Alpha-Complementation: The pUC vector series uses the lacZ system for screening. The host E. coli strain possesses a mutated lacZ gene that produces a defective, truncated beta-galactosidase enzyme (lacking the alpha peptide). The cloning vector (pUC19) carries the gene sequence for this missing alpha peptide. The MCS is located directly inside this alpha-peptide gene.

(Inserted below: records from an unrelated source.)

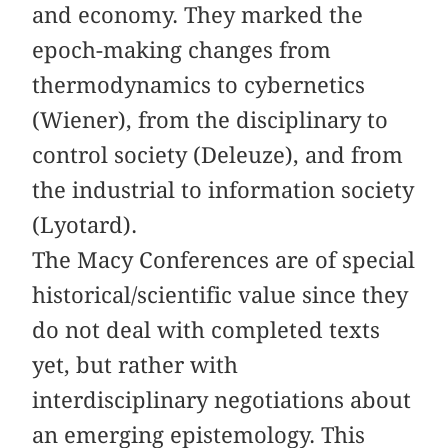
and economy. They marked the
epoch-making changes from
thermodynamics to cybernetics
(Wiener), from the disciplinary to
control society (Deleuze), and from
the industrial to information society
(Lyotard).
The Macy Conferences are of special
historical/scientific value since they
do not deal with completed texts
yet, but rather with
interdisciplinary negotiations about
an emerging epistemology. This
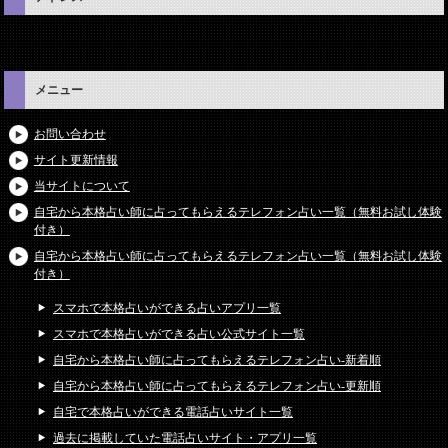
メニュー
お問い合わせ
サイト更新情報
当サイトについて
自宅から本格占い師に占ってもらえるテレフォン占い一覧（無料お試し体験
付き）
自宅から本格占い師に占ってもらえるテレフォン占い一覧（無料お試し体験
付き）
スマホで本格占いができる占いアプリ一覧
スマホで本格占いができる占い公式サイト一覧
自宅から本格占い師に占ってもらえるテレフォン占い-新着順
自宅から本格占い師に占ってもらえるテレフォン占い-更新順
自宅で本格占いができる電話占いサイト一覧
過去に掲載していた電話占いサイト・アプリ一覧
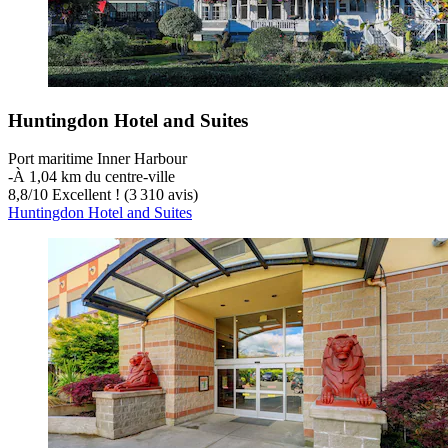
Huntingdon Hotel and Suites
Port maritime Inner Harbour
‐
À 1,04 km du centre-ville
8,8
/
10
Excellent ! (3 310 avis)
Huntingdon Hotel and Suites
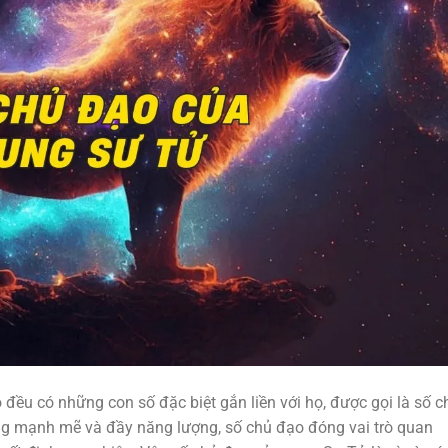
đều có những con số đặc biệt gắn liền với họ, được gọi là số c
ng mạnh mẽ và đầy năng lượng, số chủ đạo đóng vai trò quan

When grown on agar plates containing the antibiotic (Ampicillin), the inducer (IPTG), and a chromogenic substrate (X-gal):

  • Empty Vector (Non-Recombinants): The MCS is intact. The vector produces the alpha-peptide, which perfectly complements the host's defective enzyme. Active beta-galactosidase is formed, which cleaves X-gal to form an insoluble blue pigment. Result: Blue Colonies.
  • Insert Present (Recombinants): Your target gene is inserted into the MCS, disrupting the alpha-peptide reading frame (Insertional Inactivation). No complementation occurs. X-gal cannot be cleaved. Result: White Colonies (These are the ones you want!).

Guaranteed Exam Hits

PYQ Direct Statements (High Yield Facts)
  • Linkers vs. Adaptors: Linkers are short, chemically synthesized, double-stranded DNA oligonucleotides containing a restriction site; they are blunt-ended and ligated to target DNA to add a restriction site. Adaptors are similar but are pre-synthesized with one blunt end and one pre-formed sticky end to prevent self-ligation.

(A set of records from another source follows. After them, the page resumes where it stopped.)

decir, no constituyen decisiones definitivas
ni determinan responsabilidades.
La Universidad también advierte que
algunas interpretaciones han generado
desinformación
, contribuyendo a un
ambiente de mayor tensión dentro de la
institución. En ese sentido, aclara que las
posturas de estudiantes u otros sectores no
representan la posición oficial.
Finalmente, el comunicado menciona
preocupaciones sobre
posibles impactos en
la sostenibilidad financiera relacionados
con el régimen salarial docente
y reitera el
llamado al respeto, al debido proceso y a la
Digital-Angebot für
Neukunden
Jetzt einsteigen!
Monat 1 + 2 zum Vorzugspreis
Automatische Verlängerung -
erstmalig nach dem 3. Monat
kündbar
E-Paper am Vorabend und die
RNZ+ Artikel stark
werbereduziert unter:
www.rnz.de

  • Gateway Cloning: A highly efficient cloning method that completely bypasses restriction enzymes and ligase. It relies exclusively on site-specific recombination based on the bacteriophage Lambda integrase system (attB, attP, attL, attR sites).

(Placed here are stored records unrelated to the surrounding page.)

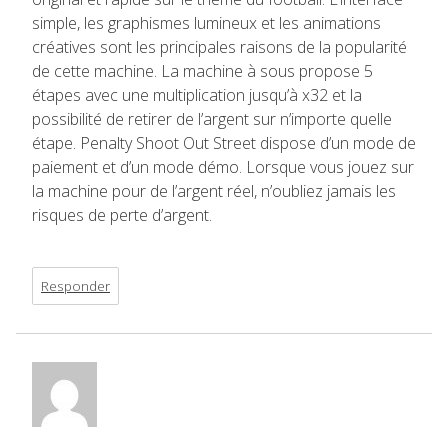
simple, les graphismes lumineux et les animations
créatives sont les principales raisons de la popularité
de cette machine. La machine à sous propose 5
étapes avec une multiplication jusqu’à x32 et la
possibilité de retirer de l’argent sur n’importe quelle
étape. Penalty Shoot Out Street dispose d’un mode de
paiement et d’un mode démo. Lorsque vous jouez sur
la machine pour de l’argent réel, n’oubliez jamais les
risques de perte d’argent.
Responder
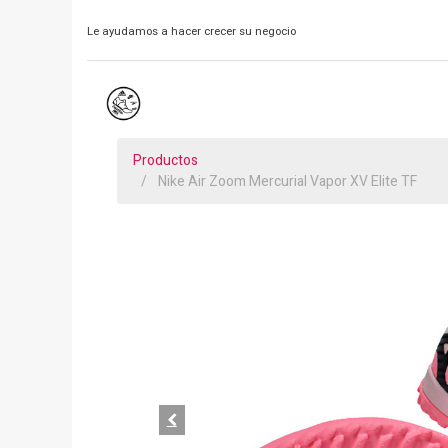
Le ayudamos a hacer crecer su negocio
Productos
Nike Air Zoom Mercurial Vapor XV Elite TF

  • Northern Blot Probe: While Southern blots (detecting DNA) can use DNA or RNA probes, a Northern blot (detecting RNA) is typically probed with a radiolabeled single-stranded DNA or RNA molecule. It is heavily used to measure gene expression (transcriptomics).
  • Taq Polymerase Deficiencies: Taq polymerase (used in PCR) lacks 3'→5' exonuclease (proofreading) activity, leading to a high error rate. If high-fidelity cloning is required, Pfu Polymerase (from Pyrococcus furiosus) is used because it possesses robust proofreading activity.
  • cDNA Library Construction: To synthesize complementary DNA (cDNA) from mature eukaryotic mRNA, the enzyme Reverse Transcriptase is used. It requires a short primer to initiate synthesis, universally an Oligo-dT primer, which hybridizes to the mRNA's poly-A tail.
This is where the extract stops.